#### Prompt:
Return the records exactly as they stand, and keep the pictures out of the copy.

#### Task input:
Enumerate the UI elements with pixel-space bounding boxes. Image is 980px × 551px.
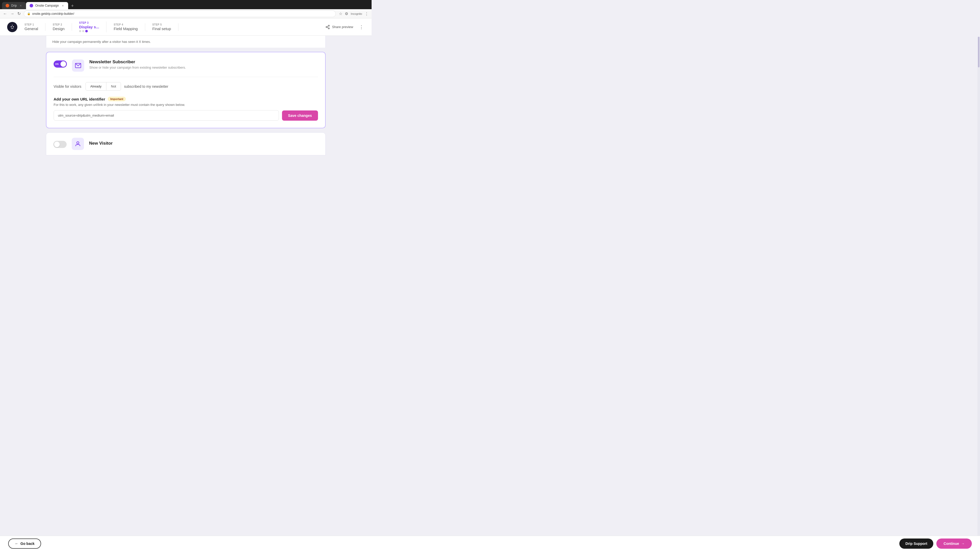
logo-icon [7,22,18,32]
browser-toolbar: ☆ ⚙ Incognito ⋮ [339,11,369,16]
svg-point-3 [326,26,327,27]
url-text: onsite.getdrip.com/drip-builder/ [32,12,74,16]
share-preview-label: Share preview [332,25,353,29]
url-identifier-input[interactable] [54,110,279,121]
not-button[interactable]: Not [107,83,121,90]
tab-bar: Drip ✕ Onsite Campaign ✕ + [0,0,372,9]
toggle-dot-2 [82,30,84,32]
onsite-favicon [30,4,33,7]
step-5[interactable]: STEP 5 Final setup [145,23,178,31]
bookmark-icon[interactable]: ☆ [339,11,342,16]
fade-section: Hide your campaign permanently after a v… [46,36,326,48]
fade-text: Hide your campaign permanently after a v… [52,40,151,44]
step-2-label: STEP 2 [52,23,65,26]
subscriber-toggle-group: Already Not [86,82,121,91]
url-description: For this to work, any given url/link in … [54,103,318,106]
url-section-header: Add your own URL identifier Important [54,97,318,101]
tab-onsite-label: Onsite Campaign [35,4,59,7]
extensions-icon[interactable]: ⚙ [345,11,348,16]
step-3-toggle [79,30,99,32]
already-button[interactable]: Already [86,83,107,90]
header-right: Share preview ⋮ [325,23,366,31]
newsletter-title: Newsletter Subscriber [89,59,318,65]
step-1-label: STEP 1 [24,23,38,26]
reload-button[interactable]: ↻ [18,11,21,16]
main-content: Hide your campaign permanently after a v… [0,36,372,189]
svg-line-5 [327,27,328,28]
step-2-name: Design [52,27,65,31]
tab-drip[interactable]: Drip ✕ [2,2,26,9]
steps-navigation: STEP 1 General STEP 2 Design STEP 3 Disp… [24,21,325,32]
svg-point-0 [11,26,12,27]
step-3-name: Display s... [79,25,99,29]
svg-point-1 [13,26,14,27]
svg-point-2 [328,25,329,26]
step-5-label: STEP 5 [152,23,171,26]
more-options-button[interactable]: ⋮ [357,23,366,31]
tab-drip-close[interactable]: ✕ [19,4,22,7]
step-2[interactable]: STEP 2 Design [45,23,72,31]
menu-icon[interactable]: ⋮ [365,11,369,16]
svg-point-4 [328,28,329,29]
step-4-name: Field Mapping [114,27,138,31]
step-4[interactable]: STEP 4 Field Mapping [107,23,145,31]
card-title-section: Newsletter Subscriber Show or hide your … [89,59,318,69]
save-changes-button[interactable]: Save changes [282,110,318,121]
visitor-icon [75,141,81,147]
new-visitor-header: New Visitor [53,138,318,150]
lock-icon: 🔒 [27,12,30,15]
newsletter-icon-box [72,59,84,72]
drip-favicon [6,4,9,7]
newsletter-description: Show or hide your campaign from existing… [89,65,318,69]
new-visitor-card: New Visitor [46,132,326,156]
url-section: Add your own URL identifier Important Fo… [54,97,318,121]
important-badge: Important [108,97,126,101]
forward-button[interactable]: → [10,11,14,16]
logo[interactable] [6,21,18,33]
step-3-label: STEP 3 [79,21,99,24]
new-visitor-toggle[interactable] [53,141,67,148]
share-preview-button[interactable]: Share preview [325,25,353,29]
new-visitor-toggle-knob [54,141,60,147]
toggle-dot-1 [79,30,81,32]
newsletter-card: ON Newsletter Subscriber Show or hide yo… [46,52,326,128]
tab-onsite[interactable]: Onsite Campaign ✕ [26,2,68,9]
app-header: STEP 1 General STEP 2 Design STEP 3 Disp… [0,18,372,36]
visitor-row: Visible for visitors Already Not subscri… [54,82,318,91]
step-1[interactable]: STEP 1 General [24,23,45,31]
step-1-name: General [24,27,38,31]
visible-label: Visible for visitors [54,84,81,89]
incognito-label: Incognito [351,12,362,15]
new-visitor-title-section: New Visitor [89,141,318,147]
step-3[interactable]: STEP 3 Display s... [72,21,107,32]
url-field[interactable]: 🔒 onsite.getdrip.com/drip-builder/ [24,11,336,17]
on-toggle-label: ON [55,63,59,65]
address-bar: ← → ↻ 🔒 onsite.getdrip.com/drip-builder/… [0,9,372,18]
subscriber-text: subscribed to my newsletter [124,84,169,89]
new-visitor-title: New Visitor [89,141,318,146]
new-visitor-icon-box [72,138,84,150]
svg-line-6 [327,26,328,27]
url-input-row: Save changes [54,110,318,121]
more-icon: ⋮ [359,24,364,30]
tab-drip-label: Drip [11,4,17,7]
tab-onsite-close[interactable]: ✕ [61,4,65,7]
back-button[interactable]: ← [3,11,7,16]
card-header: ON Newsletter Subscriber Show or hide yo… [54,59,318,72]
step-5-name: Final setup [152,27,171,31]
url-title: Add your own URL identifier [54,97,105,101]
on-toggle-knob [60,61,66,67]
content-wrapper: ON Newsletter Subscriber Show or hide yo… [46,48,326,159]
card-divider [54,77,318,77]
newsletter-toggle[interactable]: ON [54,60,67,68]
toggle-dot-3 [85,30,88,32]
new-tab-button[interactable]: + [69,3,76,9]
svg-point-8 [77,141,79,144]
envelope-icon [75,62,81,69]
step-4-label: STEP 4 [114,23,138,26]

#### Exercise solution:
Enumerate the UI elements with pixel-space bounding boxes. Image is 980px × 551px.
logo-icon [7,22,18,32]
browser-toolbar: ☆ ⚙ Incognito ⋮ [339,11,369,16]
svg-point-3 [326,26,327,27]
url-text: onsite.getdrip.com/drip-builder/ [32,12,74,16]
share-preview-label: Share preview [332,25,353,29]
url-identifier-input[interactable] [54,110,279,121]
not-button[interactable]: Not [107,83,121,90]
tab-bar: Drip ✕ Onsite Campaign ✕ + [0,0,372,9]
toggle-dot-2 [82,30,84,32]
onsite-favicon [30,4,33,7]
step-5[interactable]: STEP 5 Final setup [145,23,178,31]
bookmark-icon[interactable]: ☆ [339,11,342,16]
fade-section: Hide your campaign permanently after a v… [46,36,326,48]
fade-text: Hide your campaign permanently after a v… [52,40,151,44]
step-2-label: STEP 2 [52,23,65,26]
subscriber-toggle-group: Already Not [86,82,121,91]
url-description: For this to work, any given url/link in … [54,103,318,106]
url-section-header: Add your own URL identifier Important [54,97,318,101]
tab-onsite-label: Onsite Campaign [35,4,59,7]
extensions-icon[interactable]: ⚙ [345,11,348,16]
step-3-toggle [79,30,99,32]
already-button[interactable]: Already [86,83,107,90]
header-right: Share preview ⋮ [325,23,366,31]
newsletter-title: Newsletter Subscriber [89,59,318,65]
step-1-label: STEP 1 [24,23,38,26]
reload-button[interactable]: ↻ [18,11,21,16]
main-content: Hide your campaign permanently after a v… [0,36,372,189]
svg-line-5 [327,27,328,28]
step-2-name: Design [52,27,65,31]
tab-drip[interactable]: Drip ✕ [2,2,26,9]
steps-navigation: STEP 1 General STEP 2 Design STEP 3 Disp… [24,21,325,32]
svg-point-0 [11,26,12,27]
step-3-name: Display s... [79,25,99,29]
svg-point-1 [13,26,14,27]
svg-point-2 [328,25,329,26]
step-5-label: STEP 5 [152,23,171,26]
more-options-button[interactable]: ⋮ [357,23,366,31]
tab-drip-close[interactable]: ✕ [19,4,22,7]
step-2[interactable]: STEP 2 Design [45,23,72,31]
menu-icon[interactable]: ⋮ [365,11,369,16]
svg-point-4 [328,28,329,29]
step-4-name: Field Mapping [114,27,138,31]
step-4[interactable]: STEP 4 Field Mapping [107,23,145,31]
card-title-section: Newsletter Subscriber Show or hide your … [89,59,318,69]
save-changes-button[interactable]: Save changes [282,110,318,121]
visitor-icon [75,141,81,147]
new-visitor-header: New Visitor [53,138,318,150]
lock-icon: 🔒 [27,12,30,15]
newsletter-icon-box [72,59,84,72]
drip-favicon [6,4,9,7]
newsletter-description: Show or hide your campaign from existing… [89,65,318,69]
new-visitor-card: New Visitor [46,132,326,156]
url-section: Add your own URL identifier Important Fo… [54,97,318,121]
important-badge: Important [108,97,126,101]
forward-button[interactable]: → [10,11,14,16]
logo[interactable] [6,21,18,33]
step-3-label: STEP 3 [79,21,99,24]
new-visitor-toggle[interactable] [53,141,67,148]
share-preview-button[interactable]: Share preview [325,25,353,29]
new-visitor-toggle-knob [54,141,60,147]
toggle-dot-1 [79,30,81,32]
newsletter-card: ON Newsletter Subscriber Show or hide yo… [46,52,326,128]
tab-onsite[interactable]: Onsite Campaign ✕ [26,2,68,9]
app-header: STEP 1 General STEP 2 Design STEP 3 Disp… [0,18,372,36]
visitor-row: Visible for visitors Already Not subscri… [54,82,318,91]
step-1[interactable]: STEP 1 General [24,23,45,31]
step-1-name: General [24,27,38,31]
visible-label: Visible for visitors [54,84,81,89]
incognito-label: Incognito [351,12,362,15]
new-visitor-title-section: New Visitor [89,141,318,147]
step-3[interactable]: STEP 3 Display s... [72,21,107,32]
url-field[interactable]: 🔒 onsite.getdrip.com/drip-builder/ [24,11,336,17]
on-toggle-label: ON [55,63,59,65]
address-bar: ← → ↻ 🔒 onsite.getdrip.com/drip-builder/… [0,9,372,18]
subscriber-text: subscribed to my newsletter [124,84,169,89]
new-visitor-title: New Visitor [89,141,318,146]
new-visitor-icon-box [72,138,84,150]
svg-line-6 [327,26,328,27]
url-input-row: Save changes [54,110,318,121]
more-icon: ⋮ [359,24,364,30]
tab-drip-label: Drip [11,4,17,7]
tab-onsite-close[interactable]: ✕ [61,4,65,7]
back-button[interactable]: ← [3,11,7,16]
card-header: ON Newsletter Subscriber Show or hide yo… [54,59,318,72]
step-5-name: Final setup [152,27,171,31]
url-title: Add your own URL identifier [54,97,105,101]
on-toggle-knob [60,61,66,67]
content-wrapper: ON Newsletter Subscriber Show or hide yo… [46,48,326,159]
card-divider [54,77,318,77]
newsletter-toggle[interactable]: ON [54,60,67,68]
toggle-dot-3 [85,30,88,32]
new-tab-button[interactable]: + [69,3,76,9]
svg-point-8 [77,141,79,144]
envelope-icon [75,62,81,69]
step-4-label: STEP 4 [114,23,138,26]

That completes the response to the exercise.